If you use these data please cite
- the original source
Byron W. Bender, Ward H. Goodenough, Frederick H. Jackson, Jeffrey C. Marck, Kenneth L. Rehg, Ho-min Sohn, Stephen Trussel, and Judith W. Wang. 2003. Proto-Micronesian Reconstructions—1. Oceanic Linguistics Vol. 42(1), 1-110, DOI: 10.2307/3623449
Byron W. Bender, Ward H. Goodenough, Frederick H. Jackson, Jeffrey C. Marck, Kenneth L. Rehg, Ho-min Sohn, Stephen Trussel, and Judith W. Wang. 2003. Proto-Micronesian Reconstructions—2. Oceanic Linguistics Vol. 42(2), 271-358, DOI: 10.2307/3623243
- the derived dataset using the DOI of the particular released version you were using
This dataset is licensed under a CC-BY-4.0 license
The purpose of this dataset is to serve as longterm-accessible, machine readable and update-able version of the Micronesian Comparative Dictionary, i.e. the data published as "Proto-Micronesian Reconstructions" in Oceanic Linguistics in 2003.
The following introductory paragraphs are taken verbatim from the MCD website, where Part 1 of the reconstructions was published online.
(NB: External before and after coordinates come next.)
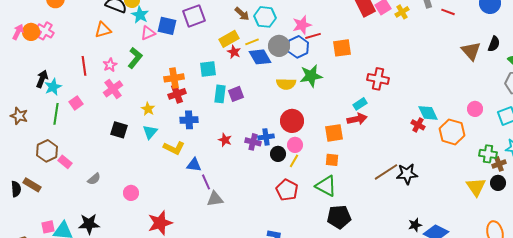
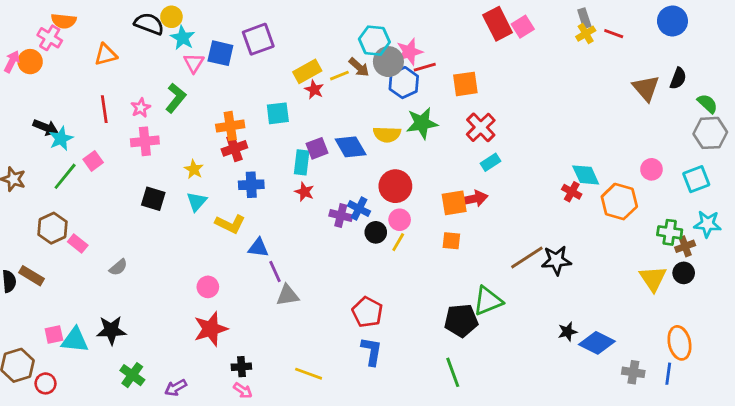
yellow cross: (402, 12) -> (586, 34), moved
brown arrow: (242, 14) -> (359, 67), moved
cyan hexagon: (265, 17) -> (374, 41), moved
orange triangle: (103, 30) -> (106, 55), moved
pink cross: (45, 31) -> (50, 38), moved
pink triangle: (148, 33) -> (194, 63), turned -35
gray circle: (279, 46) -> (388, 62), moved
blue diamond: (260, 57) -> (351, 147), moved
black arrow: (42, 79) -> (46, 127), turned 90
red cross: (378, 79) -> (481, 127), moved, turned 35
pink cross: (113, 89) -> (145, 141), turned 30
cyan rectangle: (220, 94) -> (302, 162), moved
green line: (56, 114) -> (65, 176), turned 30
red arrow: (357, 119) -> (474, 199), moved
blue cross: (266, 137) -> (359, 209), turned 35
red star: (225, 140) -> (304, 192), moved
green triangle: (326, 186) -> (488, 301), moved, turned -50
red pentagon: (287, 190) -> (367, 312), moved
pink circle: (131, 193) -> (208, 287), moved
Lexical data for a number of Micronesian languages began to be collected systematically in the mid-1960s as part of the development of language lessons for the U.S. Peace Corps and in connection with other Micronesian language projects that followed at the University of Hawai‘i. These data were stored on a mainframe computer using programs then being developed (Hsu and Peters 1984), and eventually dictionaries were published for a number of the languages included in this study (Elbert 1972, Abo et al. 1976, Lee 1976, Sohn and Tawerilmang 1976, Harrison and Albert 1977, Jensen 1977, Rehg and Sohl 1979, Goodenough and Sugita 1980, Jackson and Mark 1991). Comparative work using these data began with Marck 1977, focusing on the group of languages referred to as Nuclear Micronesian. In the next several years, the authors of the current study put the initial data on computer and substantially added to them by directly eliciting information from speakers of Micronesian languages who were students in the Bilingual Education Project for Micronesia at the University of Hawai‘i. Hsu (1976) was especially helpful in cognate searches. This early activity culminated in a printout identified as Bender et al. 1984. Preliminary findings and some of the computer programs being used in the comparative work are summarized in Bender and Wang 1985. More recent work and the initial compilation of this presentation of the data have been done primarily by the second author.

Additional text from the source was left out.